# Literature Search with Semantic Scholar
 
*Last updated: 01/21/2022*
 
This notebook allows you to query [Semantic Scholar](https://www.semanticscholar.org). It is based on the Semantic Scholar API, which is documented [here](https://api.semanticscholar.org/graph/v1). 

The results of your queries are stored in different formats: an Excel- and a JSON-file with the full publication data, and a `.bib`-file with only the BibTex data for each publication (if available). You will need the JSON-files, if you later want to merge results using the notebook `Merge_Inspect_Select.ipynb`. The files are named `MySemSchol_Search_[current date_time].xlsx/.json/.bib`. You will find the files on the left navigation pane in folders named `results_excel/json/bibtex`.   

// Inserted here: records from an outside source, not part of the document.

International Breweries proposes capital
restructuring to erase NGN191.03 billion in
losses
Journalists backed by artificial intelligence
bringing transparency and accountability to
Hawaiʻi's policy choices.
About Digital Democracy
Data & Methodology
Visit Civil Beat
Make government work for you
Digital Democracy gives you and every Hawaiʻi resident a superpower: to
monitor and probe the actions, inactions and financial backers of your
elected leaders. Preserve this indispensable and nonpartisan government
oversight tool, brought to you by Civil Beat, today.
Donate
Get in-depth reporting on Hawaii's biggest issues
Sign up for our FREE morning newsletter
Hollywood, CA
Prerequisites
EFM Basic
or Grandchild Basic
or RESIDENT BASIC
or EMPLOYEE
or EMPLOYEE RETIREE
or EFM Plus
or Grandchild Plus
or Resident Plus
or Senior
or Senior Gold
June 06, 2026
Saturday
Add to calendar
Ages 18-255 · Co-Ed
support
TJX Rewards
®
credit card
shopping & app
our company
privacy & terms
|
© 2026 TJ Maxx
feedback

**Note**: This is not an application to be used at scale! So, whether you like it or not, please use it with restraint (Semantic Scholar sets a limit of 100 requests per five minutes anyway). 

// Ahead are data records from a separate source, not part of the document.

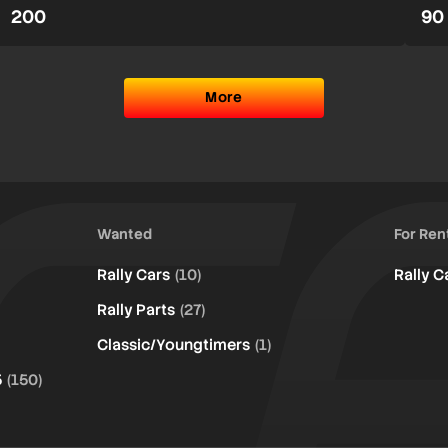
200
90
More
Wanted
For Ren
Rally Cars
(10)
Rally C
Rally Parts
(27)
Classic/Youngtimers
(1)
5
(150)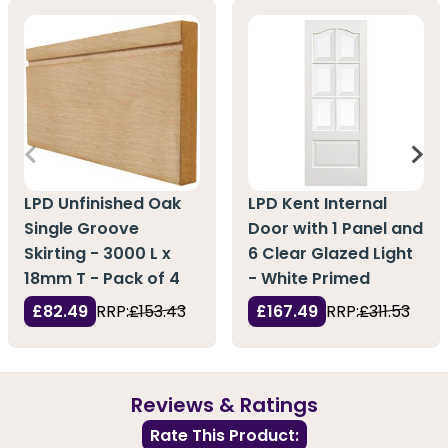
LPD Unfinished Oak
LPD Kent Internal
Single Groove
Door with 1 Panel and
Skirting - 3000 L x
6 Clear Glazed Light
18mm T - Pack of 4
- White Primed
£82.49
RRP:
£153.43
£167.49
RRP:
£311.53
Reviews & Ratings
Rate This Product: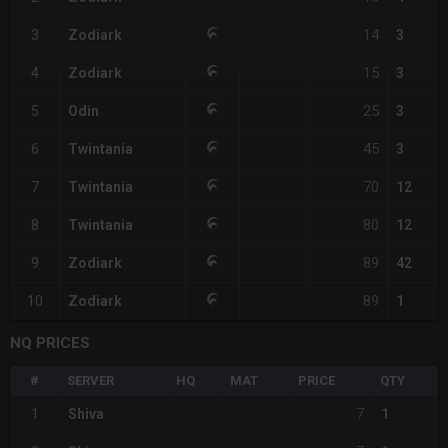
14
3
Zodiark
3
15
4
Zodiark
3
25
5
Odin
3
45
6
Twintania
3
70
7
Twintania
12
80
8
Twintania
12
89
9
Zodiark
42
89
10
Zodiark
1
NQ PRICES
#
SERVER
HQ
MAT
PRICE
QTY
7
1
Shiva
1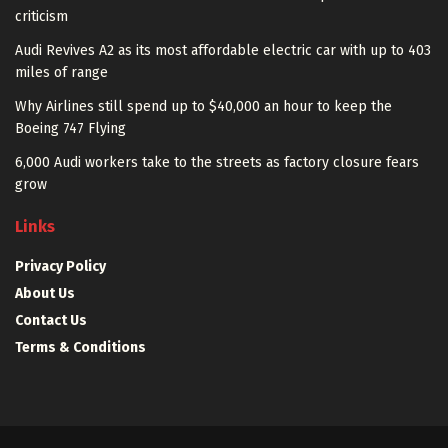
criticism
Audi Revives A2 as its most affordable electric car with up to 403
miles of range
Why Airlines still spend up to $40,000 an hour to keep the
Boeing 747 Flying
6,000 Audi workers take to the streets as factory closure fears
grow
Links
Privacy Policy
About Us
Contact Us
Terms & Conditions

## Section I: Query the Semantic Scholar Database

Due to the semantic search approach, the API does not support a special query syntax like Boolean operators or wildcards. Try using a natural language query or the ususal sequence of keywords instead.  

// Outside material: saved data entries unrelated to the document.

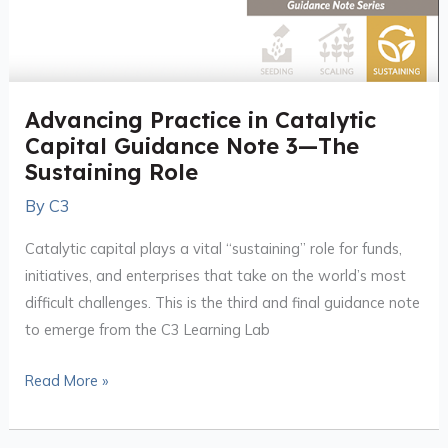
Advancing Practice in Catalytic
Capital Guidance Note 3—The
Sustaining Role
By
C3
Catalytic capital plays a vital “sustaining” role for funds,
initiatives, and enterprises that take on the world’s most
difficult challenges. This is the third and final guidance note
to emerge from the C3 Learning Lab
Read More »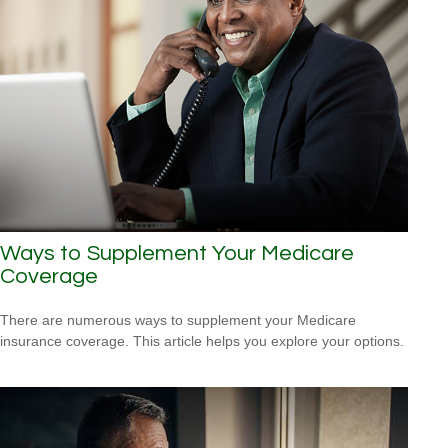
Ways to Supplement Your Medicare
Coverage
There are numerous ways to supplement your Medicare
insurance coverage. This article helps you explore your options.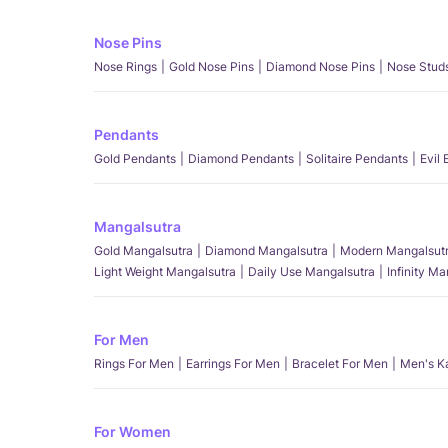
Nose Pins
Nose Rings
Gold Nose Pins
Diamond Nose Pins
Nose Stud
Pendants
Gold Pendants
Diamond Pendants
Solitaire Pendants
Evil
Mangalsutra
Gold Mangalsutra
Diamond Mangalsutra
Modern Mangalsut
Light Weight Mangalsutra
Daily Use Mangalsutra
Infinity M
For Men
Rings For Men
Earrings For Men
Bracelet For Men
Men's K
For Women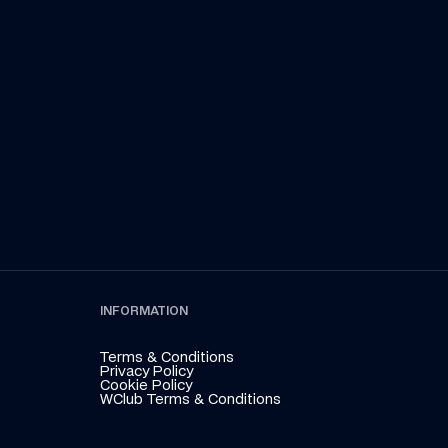
campaign
INFORMATION
Terms & Conditions
Privacy Policy
Cookie Policy
WClub Terms & Conditions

Note that per query a maximum of 100 results (i.e., paper references) is returned. In case your query yielded more than 100 hits, you have to repeat the same query until you reached the desired number of results (see below for instructions on how to do this). 

## Section II: Perform multiple queries in one batch

You can also send any number of different queries to Semantic Scholar in one batch. Go directly to Section II below for instructions on how to do this.


## Working with Jupyter notebooks

In case you are not familiar with Jupyter notebooks, this is how to go about it: In order to execute a piece of code, click inside a cell (the ones with `[]` to the left) and press Shift+Enter. Wait until the cell is done--that's when the `*` in `[]` turned into a number--and move on to the next cell.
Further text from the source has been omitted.